RP: The government issued this so-called "loyalty questionnaire" in... I think really in 1943. And...

LS: You had to say the "no-nos" or the "yes-yes."

RP: "No-no" and "yes-yes" and I know you didn't have to personally answer that but did it affect your family at all?

LS: I don't think so. I just remember saying if you're a "no-no" you're gonna go to Tule or something like that and there was discussion about that. But I couldn't tell you what that was all about. We must have said "yes-yes" because we ended up in Poston.

RP: And in the pursuit of that was sort of a prerequisite for actually relocating out of out of camp too so you would have to have those answers if you wanted to go to Minnesota or that type of thing. So who was the first to leave, leave camp?

LS: Probably my brother Hiroshi probably went to work in the sugar beet fields in Ogden. And then probably Michi went to Minneapolis because my oldest brother was at Camp Savage at that time. And so his wife went out to be with him and so then everybody started to go to Minneapolis because they all, you know, one got a job here and one got a job out there. So my sisters went out to Minneapolis.

RP: Where did they find work in Minneapolis?

LS: My sister found a job at the hospital, St. Paul Memorial Hospital or something like that. She was working at the hospital in St. Paul. My sister was doing housework I think in, for a family there.

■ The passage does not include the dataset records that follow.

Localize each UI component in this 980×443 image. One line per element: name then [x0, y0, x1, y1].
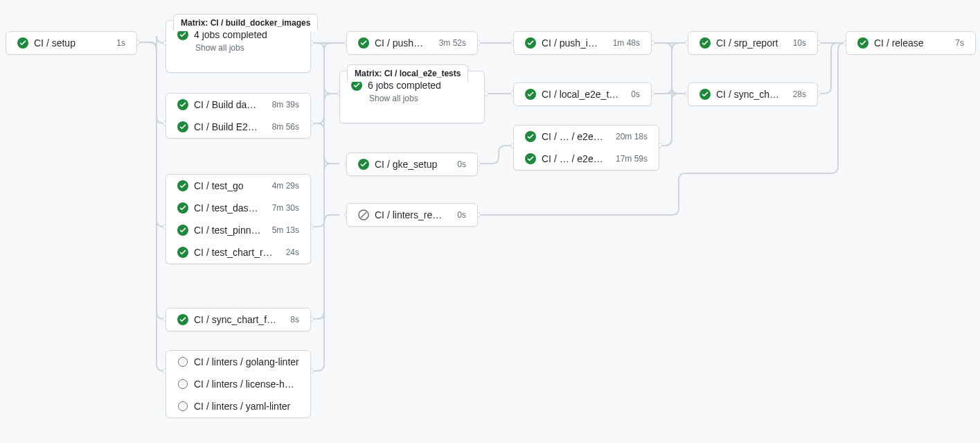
job-release[interactable]: CI / release 7s	[846, 31, 976, 55]
success-icon	[177, 180, 188, 191]
job-duration: 3m 52s	[439, 38, 466, 48]
success-icon	[177, 202, 188, 214]
matrix-tab-label: Matrix: CI / local_e2e_tests	[347, 64, 468, 82]
job-label: CI / … / e2e_tests	[542, 131, 605, 142]
job-label: CI / linters_result	[375, 209, 446, 220]
job-gke-setup[interactable]: CI / gke_setup 0s	[346, 153, 478, 176]
queued-icon	[177, 379, 188, 390]
success-icon	[525, 37, 536, 49]
job-group-tests: CI / test_go 4m 29s CI / test_dashboard …	[166, 174, 311, 264]
job-duration: 5m 13s	[272, 225, 299, 235]
matrix-local-e2e-tests[interactable]: Matrix: CI / local_e2e_tests 6 jobs comp…	[339, 71, 485, 123]
matrix-build-docker-images[interactable]: Matrix: CI / build_docker_images 4 jobs …	[166, 20, 311, 73]
job-label: CI / release	[874, 37, 944, 49]
queued-icon	[177, 401, 188, 412]
job-ci-setup[interactable]: CI / setup 1s	[6, 31, 137, 55]
job-e2e-tests-1[interactable]: CI / … / e2e_tests 20m 18s	[514, 125, 659, 148]
job-label: CI / linters / yaml-linter	[194, 401, 299, 412]
job-label: CI / sync_chart_to_bitnami	[716, 89, 782, 100]
job-duration: 8m 39s	[272, 100, 299, 110]
job-test-chart-render[interactable]: CI / test_chart_render 24s	[166, 241, 310, 263]
job-linter-yaml[interactable]: CI / linters / yaml-linter	[166, 395, 310, 417]
job-duration: 24s	[286, 247, 299, 257]
job-linter-golang[interactable]: CI / linters / golang-linter	[166, 351, 310, 373]
job-label: CI / linters / license-headers-l…	[194, 379, 299, 390]
job-e2e-tests-2[interactable]: CI / … / e2e_tests 17m 59s	[514, 148, 659, 170]
skipped-icon	[358, 209, 369, 220]
job-label: CI / test_dashboard	[194, 202, 261, 214]
job-duration: 17m 59s	[616, 154, 648, 164]
job-label: CI / test_chart_render	[194, 247, 275, 258]
success-icon	[700, 37, 711, 49]
success-icon	[177, 121, 188, 132]
job-label: CI / Build dashboard i…	[194, 99, 261, 110]
success-icon	[525, 89, 536, 100]
job-group-linters: CI / linters / golang-linter CI / linter…	[166, 350, 311, 418]
job-duration: 20m 18s	[616, 132, 648, 141]
job-label: CI / test_pinniped_proxy	[194, 225, 261, 236]
job-label: CI / sync_chart_from_bitna…	[194, 314, 279, 325]
job-duration: 10s	[793, 38, 806, 48]
job-duration: 8m 56s	[272, 122, 299, 132]
success-icon	[358, 159, 369, 170]
job-label: CI / gke_setup	[375, 159, 446, 170]
success-icon	[177, 247, 188, 258]
job-duration: 28s	[793, 89, 806, 99]
success-icon	[857, 37, 868, 49]
matrix-tab-label: Matrix: CI / build_docker_images	[173, 14, 318, 31]
job-duration: 1m 48s	[613, 38, 640, 48]
job-group-build: CI / Build dashboard i… 8m 39s CI / Buil…	[166, 93, 311, 139]
job-push-dev-images[interactable]: CI / push_dev_images 3m 52s	[346, 31, 478, 55]
job-sync-chart-from-bitnami[interactable]: CI / sync_chart_from_bitna… 8s	[166, 308, 311, 331]
job-label: CI / … / e2e_tests	[542, 153, 605, 164]
job-sync-chart-to-bitnami[interactable]: CI / sync_chart_to_bitnami 28s	[688, 82, 818, 106]
job-group-e2e-tests: CI / … / e2e_tests 20m 18s CI / … / e2e_…	[513, 125, 659, 171]
job-duration: 0s	[457, 210, 466, 220]
success-icon	[358, 37, 369, 49]
job-build-e2e-runner[interactable]: CI / Build E2E runner i… 8m 56s	[166, 116, 310, 138]
success-icon	[177, 225, 188, 236]
success-icon	[525, 153, 536, 164]
job-duration: 4m 29s	[272, 181, 299, 191]
job-srp-report[interactable]: CI / srp_report 10s	[688, 31, 818, 55]
success-icon	[17, 37, 28, 49]
job-label: CI / push_images	[542, 37, 602, 49]
show-all-jobs-link[interactable]: Show all jobs	[369, 94, 473, 103]
queued-icon	[177, 356, 188, 367]
job-duration: 8s	[290, 315, 299, 324]
job-local-e2e-tests-result[interactable]: CI / local_e2e_tests_result 0s	[513, 82, 652, 106]
success-icon	[177, 99, 188, 110]
job-test-go[interactable]: CI / test_go 4m 29s	[166, 175, 310, 197]
job-label: CI / Build E2E runner i…	[194, 121, 261, 132]
success-icon	[177, 314, 188, 325]
job-label: CI / srp_report	[716, 37, 782, 49]
job-duration: 7s	[955, 38, 964, 48]
job-build-dashboard[interactable]: CI / Build dashboard i… 8m 39s	[166, 94, 310, 116]
job-duration: 7m 30s	[272, 203, 299, 213]
job-duration: 0s	[631, 89, 640, 99]
workflow-connections	[0, 0, 980, 443]
job-label: CI / linters / golang-linter	[194, 356, 299, 367]
success-icon	[525, 131, 536, 142]
job-linter-license-headers[interactable]: CI / linters / license-headers-l…	[166, 373, 310, 395]
job-label: CI / setup	[34, 37, 105, 49]
job-duration: 1s	[116, 38, 125, 48]
job-push-images[interactable]: CI / push_images 1m 48s	[513, 31, 652, 55]
job-test-pinniped-proxy[interactable]: CI / test_pinniped_proxy 5m 13s	[166, 219, 310, 241]
job-test-dashboard[interactable]: CI / test_dashboard 7m 30s	[166, 197, 310, 219]
show-all-jobs-link[interactable]: Show all jobs	[195, 43, 299, 53]
job-label: CI / local_e2e_tests_result	[542, 89, 620, 100]
job-duration: 0s	[457, 159, 466, 169]
job-label: CI / push_dev_images	[375, 37, 428, 49]
success-icon	[700, 89, 711, 100]
job-linters-result[interactable]: CI / linters_result 0s	[346, 203, 478, 227]
job-label: CI / test_go	[194, 180, 261, 191]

RP: So that was the sister that had worked in the Poston hospital? She...

LS: Right, yes.

RP: Then she... based on that experience she was able to land a job at...

LS: I believe so, yes.

RP: Did she continue on in the medical, in the medical field?

LS: No, after she came out here, after they came out to Richmond I know she was working at the naval supply. But I don't think it had to do with anything with the medical field.

RP: So your sisters went out to Minnesota, Minneapolis.

LS: Uh-huh.

RP: And then you were next?

LS: And my sister met a girl from Richmond, California. She had relocated to St. Paul, and her family had a greenhouse, flower business here in Richmond. So when the war ended, they came back to Richmond. And then she's the one who found out that there was housing here and told my sister about it so that's the reason why we ended up here. Is that, because of the housing availability.

RP: Right. So you stayed in camp...

LS: 'Til the very end. We were the last ones in camp. We were the last ones in camp.

RP: So for you, as a ten year old, did it feel, did it ever feel like home to you? Or was there that sense of, "Mom, when are we going home? Are we ever gonna get out of here?"

LS: No. Poston felt like home to me. I didn't think we would ever go back to Imperial Valley so you know, we were sort of kicked out of there in mind, so I didn't think we would ever go back there. So, yeah, Poston felt like home to me.

RP: We were talking about this opportunity that kind of fell through the cracks about originally going to Ann Arbor, Michigan. And why didn't that happen?

LS: Oh, my sister had rented a house for us in Ann Arbor but, when the people who owned the home found out it was for a Japanese family they just said, "No, we're sorry, the house isn't available." So I remember my father had made up these things for our belongings with the Ann Arbor address and everything on there, you know, all ready to get on the train to get out there. So that was, that just fell through. 'Cause they just didn't want us there. So that was okay. It ended up all right.